The Rs 19.5 bn public offer was subscribed nearly 38 times, with bids for 519.6 m shares as against the 13.7 m shares on offer.
The IPO of the pharma company includes a fresh issuance of shares worth Rs 8 bn and an offer-for-sale (OFS) of 11.4 m shares valued at Rs 11.5 by existing shareholders, including promoters Satish Ramanlal Mehta, Sunil Rajanikant Mehta, Namita Vikas Thapar, and Samit Satish Mehta.
QIBs led the bidding, subscribing a massive 92.9 times their allotted quota, while non-institutional investors picked up 42.6 times the reserved portion.
Employees of Emcure Pharmaceuticals showed significant interest, placing bids 7.9 times their allotted quota while retail investors bought 6.33 times.
Before the public offer going live, Emcure Pharmaceuticals raised Rs 5.8 bn through an anchor book. Prominent global investors such as Abu Dhabi Investment Authority, Goldman Sachs, and Morgan Stanley acquired shares worth over Rs 710 m from the anchor book.
Additionally, several mutual fund houses, including SBI, HDFC, ICICI Prudential, Whiteoak Capital, Aditya Birla Sun Life Trustee, Axis, Kotak, Nippon Life India, Mirae, Franklin India, UTI, Canara Robeco, and Motilal Oswal, participated in the anchor book.

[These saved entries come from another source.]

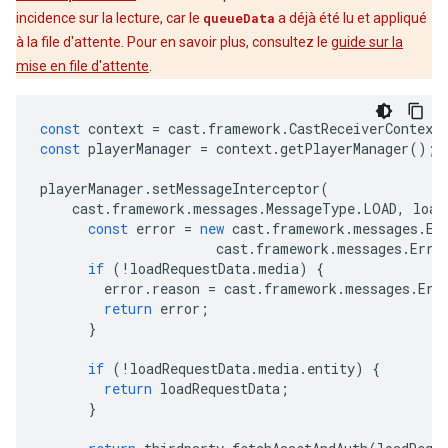
incidence sur la lecture, car le
queueData
a déjà été lu et appliqué
à la file d'attente. Pour en savoir plus, consultez le
guide sur la
mise en file d'attente
.
const
context
=
cast
.
framework
.
CastReceiverContext
const
playerManager
=
context
.
getPlayerManager
();
playerManager
.
setMessageInterceptor
(
cast
.
framework
.
messages
.
MessageType
.
LOAD
,
load
const
error
=
new
cast
.
framework
.
messages
.
Er
cast
.
framework
.
messages
.
Erro
if
(
!
loadRequestData
.
media
)
{
error
.
reason
=
cast
.
framework
.
messages
.
Err
return
error
;
}
if
(
!
loadRequestData
.
media
.
entity
)
{
return
loadRequestData
;
}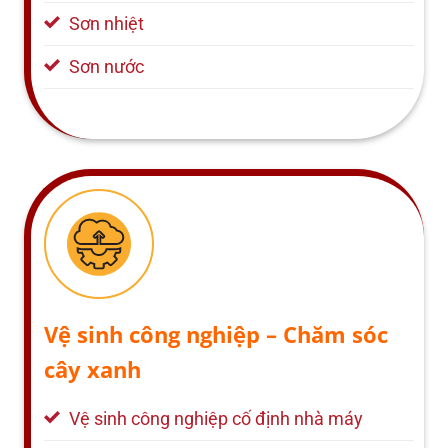
Sơn nhiệt
Sơn nước
Vệ sinh công nghiệp – Chăm sóc
cây xanh
Vệ sinh công nghiệp cố định nhà máy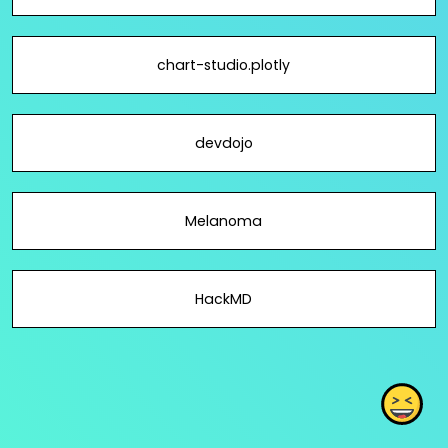
chart-studio.plotly
devdojo
Melanoma
HackMD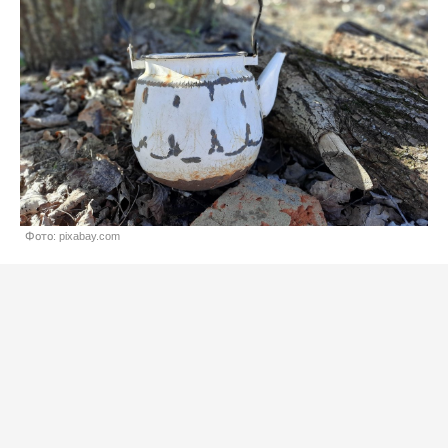
Фото: pixabay.com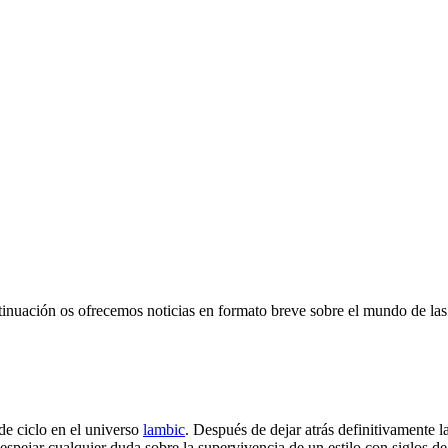
inuación os ofrecemos noticias en formato breve sobre el mundo de las
e ciclo en el universo
lambic
. Después de dejar atrás definitivamente la
espejar cualquier duda sobre la supervivencia de un estilo con siglos de 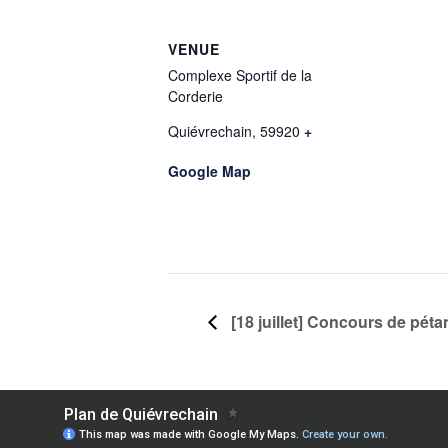
VENUE
Complexe Sportif de la
Corderie
Quiévrechain
,
59920
+
Google Map
[18 juillet] Concours de pét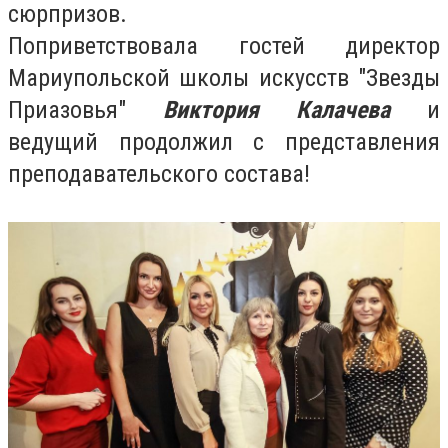
сюрпризов.
Поприветствовала гостей директор
Мариупольской школы искусств "Звезды
Приазовья"
Виктория Калачева
и
ведущий продолжил с представления
преподавательского состава!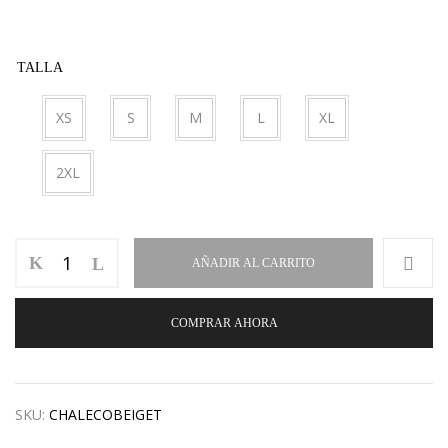
TALLA
XS
S
M
L
XL
2XL
AÑADIR AL CARRITO
COMPRAR AHORA
SKU:
CHALECOBEIGET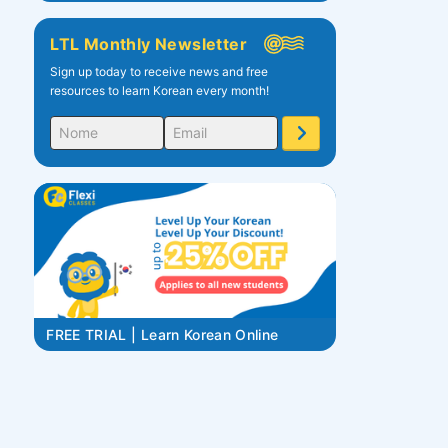
LTL Monthly Newsletter
Sign up today to receive news and free
resources to learn Korean every month!
FREE TRIAL | Learn Korean Online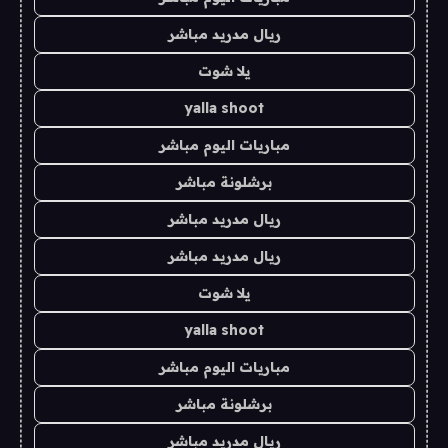
ريال مدريد مباشر
يلا شوت
yalla shoot
مباريات اليوم مباشر
برشلونة مباشر
ريال مدريد مباشر
ريال مدريد مباشر
يلا شوت
yalla shoot
مباريات اليوم مباشر
برشلونة مباشر
ريال مدريد مباشر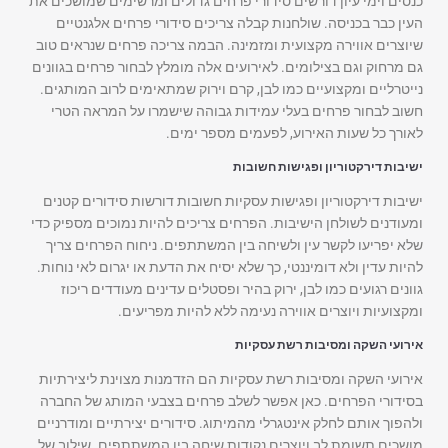
כנסים וימי עיון דורשים סידורי פרחים גדולים ומרשימים שמושכים את
העין כבר בכניסה. שולחנות קבלה צריכים סידורי פרחים אלגנטיים
שיוצרים אווירה מקצועית ומזמינה. הבמה צריכה פרחים שנראים טוב
גם מרחוק וגם בצילומים. לאירועים אלה מומלץ לבחור פרחים בגוונים
נייטרליים ומקצועיים כמו לבן, קרם וירוק שמתאימים לרוב המותגים.
חשוב לבחור פרחים בעלי עמידות גבוהה שישמרו על המראה הטרי
לאורך כל שעות האירוע, לפעמים מספר ימים.
ישיבות דירקטוריון ופגישות חשובות
ישיבות דירקטוריון ופגישות עסקיות חשובות דורשות סידורים קטנים
ומעודנים לשולחן הישיבות. הפרחים צריכים להיות נמוכים מספיק כדי
שלא יפריעו לקשר עין ולשיחה בין המשתתפים. ניחוח הפרחים צריך
להיות עדין ולא דומיננטי, כך שלא יסיח את הדעת או יגרום לאי נוחות.
גוונים רגועים כמו לבן, ירוק בהיר ופסטלים עדינים מעודדים ריכוז
ומקצועיות ויוצרים אווירה נעימה ללא להיות מפריעים.
אירועי השקה ומסיבות רשת עסקיות
אירועי השקה ומסיבות רשת עסקיות הם הזדמנות מצוינת ליצירתיות
בסידורי הפרחים. כאן אפשר לשלב פרחים בצבעי המותג של החברה
ולהפוך אותם לחלק אינטגרלי מהמיתוג. סידורים יצירתיים ומודרניים
מושכים תשומת לב ויוצרים נקודות שיחה בין המשתתפים. שילוב של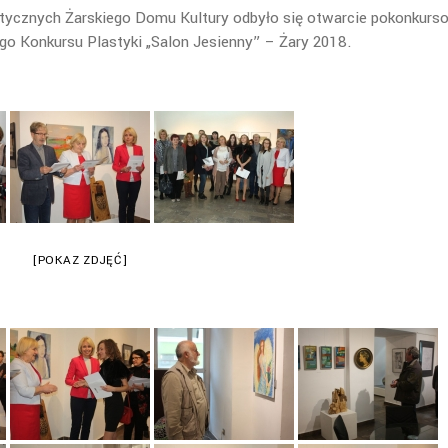
stycznych Żarskiego Domu Kultury odbyło się otwarcie pokonkurs
 Konkursu Plastyki „Salon Jesienny” – Żary 2018.
[POKAZ ZDJĘĆ]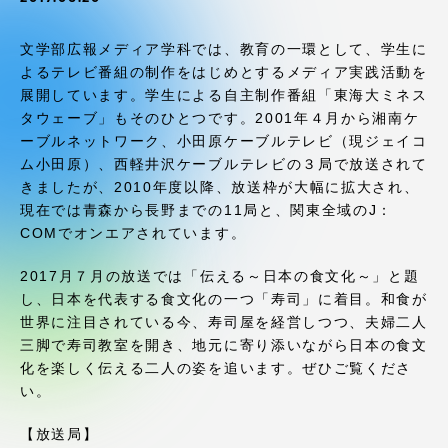
受験・入学案内
文学部広報メディア学科では、教育の一環として、学生に
学生生活
よるテレビ番組の制作をはじめとするメディア実践活動を
展開しています。学生による自主制作番組「東海大ミネス
タウェーブ」もそのひとつです。2001年４月から湘南ケ
グローバルネットワーク
ーブルネットワーク、小田原ケーブルテレビ（現ジェイコ
ム小田原）、西軽井沢ケーブルテレビの３局で放送されて
学外連携
きましたが、2010年度以降、放送枠が大幅に拡大され、
現在では青森から長野までの11局と、関東全域のJ：
COMでオンエアされています。
学園ネットワーク
2017月７月の放送では「伝える～日本の食文化～」と題
し、日本を代表する食文化の一つ「寿司」に着目。和食が
各種情報・お問い合わせ
世界に注目されている今、寿司屋を経営しつつ、夫婦二人
三脚で寿司教室を開き、地元に寄り添いながら日本の食文
化を楽しく伝える二人の姿を追います。ぜひご覧くださ
い。
【放送局】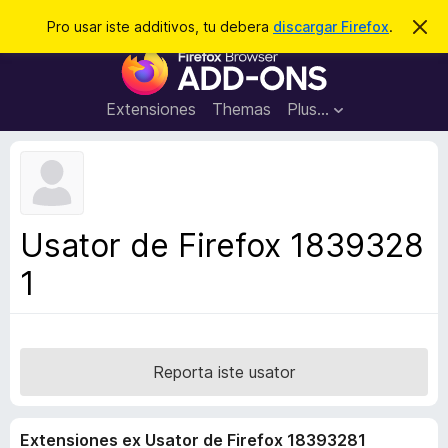
C
Aperir session
Pro usar iste additivos, tu debera
discargar Firefox
.
D
i
e
A
m
r
i
d
t
c
d
t
Extensiones
Themas
Plus…
a
e
i
i
r
t
s
t
i
e
v
n
o
o
Usator de Firefox 1839328
t
s
a
1
d
e
l
n
a
Reporta iste usator
v
i
Extensiones ex Usator de Firefox 18393281
g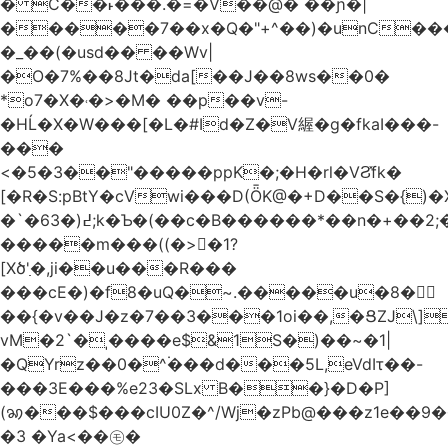
� C��˫���.�=�V��@� ��ɲ�|
�����7��x�Q�"+^��)�unC���
�_��(�usd�� ��Wv|
�O�7%��8Jt�da[��J��8ws��0�
*o7�X�˓�>�M� ��p��v-
�HĹ�X�W���[�L�#Id�Z�V䌂�g�fkaI���-
���
<�5�3��"�����ppK�;�H�rl�VϨ̽fk�
[�R�S:pBtY�cVwi���D(ȪK@�+D��S�{)
�`�6߄(�3;k�Ƅ�(��c�B������*��n�+��2;��^��Q�މ7X�v�b
�����m���((�>򍹐�1?
[Xծ߲'�,ji��u���R���
���cE�)�f8�uQ�~.�����u�8�𠗒
��{�v��J�z�7��3���1oi��,�ՑZJ\]
vM�2`�ˌ����e$&1S�)��~�1|
�QYrz��0�^۬���d���5L,eVdIτ��-
���3E���%e23�SLx B��}�D�P]
(ꩆ���$���cIU0Z�^/Wj�zPb@���z1e��9��{��ܮ�mJ��i�
�3 �Ya<��㋲�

Moving on to news from the engineering sector, shares of Thermax surged after Thermax Group announced that its subsidiary secured an order worth Rs 5.1 bn to set up a 600 MW greenfield energy project in Botswana, Southern Africa.
The Pune-headquartered group's wholly-owned unit Thermax Babcock & Wilcox Energy Solutions Limited (TBWES) will supply two 550 TPH CFBC (circulating fluidised bed combustion) boilers over 23 months.
This contract will provide support to the development of the first phase i.e. the 300 MW power station being established by the undisclosed customer.
TBWES will undertake the designing, engineering, manufacturing, testing, supply, supervision of erection & commissioning, and performance testing for the project.
The power generated is intended for sale to the national utility power company for sustaining the growing power requirement of the country.